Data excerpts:
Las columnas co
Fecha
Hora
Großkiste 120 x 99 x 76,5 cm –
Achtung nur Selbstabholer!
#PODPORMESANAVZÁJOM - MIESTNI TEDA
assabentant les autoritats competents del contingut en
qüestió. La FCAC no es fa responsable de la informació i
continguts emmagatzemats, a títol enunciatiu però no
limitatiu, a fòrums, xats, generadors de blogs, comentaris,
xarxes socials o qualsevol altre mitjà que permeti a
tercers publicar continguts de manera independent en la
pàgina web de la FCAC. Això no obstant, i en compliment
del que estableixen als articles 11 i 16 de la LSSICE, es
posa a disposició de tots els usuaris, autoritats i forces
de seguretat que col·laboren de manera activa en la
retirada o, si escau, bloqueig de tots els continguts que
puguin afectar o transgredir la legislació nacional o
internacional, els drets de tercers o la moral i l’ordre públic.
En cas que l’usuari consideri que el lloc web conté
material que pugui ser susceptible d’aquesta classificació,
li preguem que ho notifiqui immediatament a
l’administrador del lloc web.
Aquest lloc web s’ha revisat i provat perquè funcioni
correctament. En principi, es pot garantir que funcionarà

==

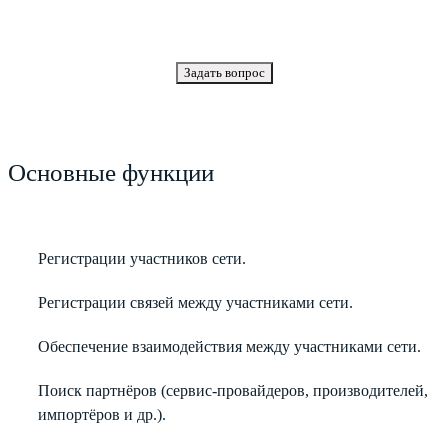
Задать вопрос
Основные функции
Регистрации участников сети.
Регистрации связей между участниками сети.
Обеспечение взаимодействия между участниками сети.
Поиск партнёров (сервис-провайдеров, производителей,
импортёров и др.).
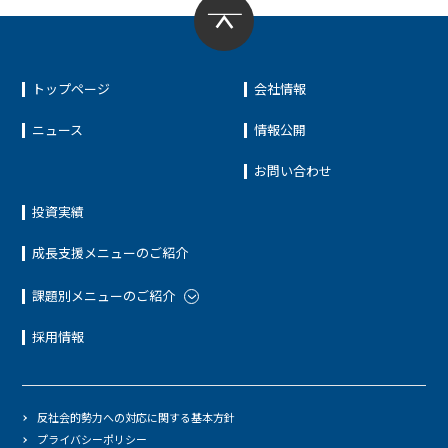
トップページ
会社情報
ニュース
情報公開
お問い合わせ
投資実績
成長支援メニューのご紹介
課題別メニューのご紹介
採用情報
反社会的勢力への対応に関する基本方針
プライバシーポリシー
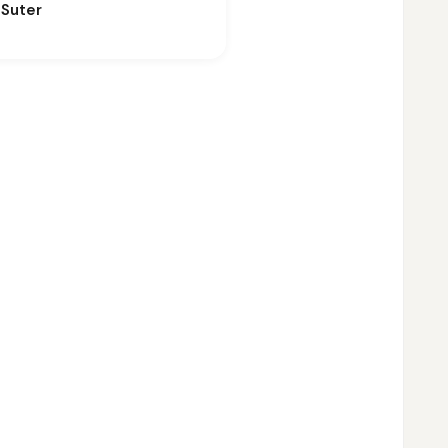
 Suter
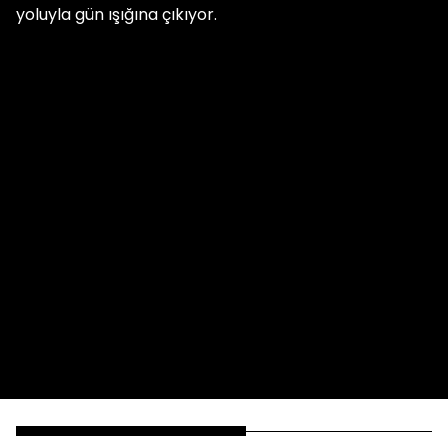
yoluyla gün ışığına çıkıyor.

* * *

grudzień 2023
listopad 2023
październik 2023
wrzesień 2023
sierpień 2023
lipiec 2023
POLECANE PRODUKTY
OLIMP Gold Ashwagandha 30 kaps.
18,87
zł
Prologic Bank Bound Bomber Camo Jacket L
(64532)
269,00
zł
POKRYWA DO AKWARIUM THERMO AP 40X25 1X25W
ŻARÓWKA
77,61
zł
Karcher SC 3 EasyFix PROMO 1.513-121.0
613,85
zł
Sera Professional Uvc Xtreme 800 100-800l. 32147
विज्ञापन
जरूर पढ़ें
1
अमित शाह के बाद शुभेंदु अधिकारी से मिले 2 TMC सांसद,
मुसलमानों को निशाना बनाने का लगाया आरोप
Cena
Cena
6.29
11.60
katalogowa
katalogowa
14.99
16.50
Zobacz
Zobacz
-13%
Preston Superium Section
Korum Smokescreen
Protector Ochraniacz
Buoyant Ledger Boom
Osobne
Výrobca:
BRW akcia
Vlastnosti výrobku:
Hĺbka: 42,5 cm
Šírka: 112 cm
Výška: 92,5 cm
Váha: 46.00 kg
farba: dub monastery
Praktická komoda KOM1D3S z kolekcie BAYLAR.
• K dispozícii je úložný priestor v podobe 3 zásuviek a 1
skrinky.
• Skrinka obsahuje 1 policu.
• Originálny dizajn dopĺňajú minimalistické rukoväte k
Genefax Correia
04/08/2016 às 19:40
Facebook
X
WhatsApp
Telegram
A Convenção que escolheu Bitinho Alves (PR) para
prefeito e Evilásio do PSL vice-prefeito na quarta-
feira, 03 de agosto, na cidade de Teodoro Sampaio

> [Your instructions]: Once you find the line with "Las columnas co" in the entries above, output it and each line after it up to and including the line with "de seguretat que", and nothing else.

> [Answer section]:
Las columnas co
Fecha
Hora
Großkiste 120 x 99 x 76,5 cm –
Achtung nur Selbstabholer!
#PODPORMESANAVZÁJOM - MIESTNI TEDA
assabentant les autoritats competents del contingut en
qüestió. La FCAC no es fa responsable de la informació i
continguts emmagatzemats, a títol enunciatiu però no
limitatiu, a fòrums, xats, generadors de blogs, comentaris,
xarxes socials o qualsevol altre mitjà que permeti a
tercers publicar continguts de manera independent en la
pàgina web de la FCAC. Això no obstant, i en compliment
del que estableixen als articles 11 i 16 de la LSSICE, es
posa a disposició de tots els usuaris, autoritats i forces
de seguretat que col·laboren de manera activa en la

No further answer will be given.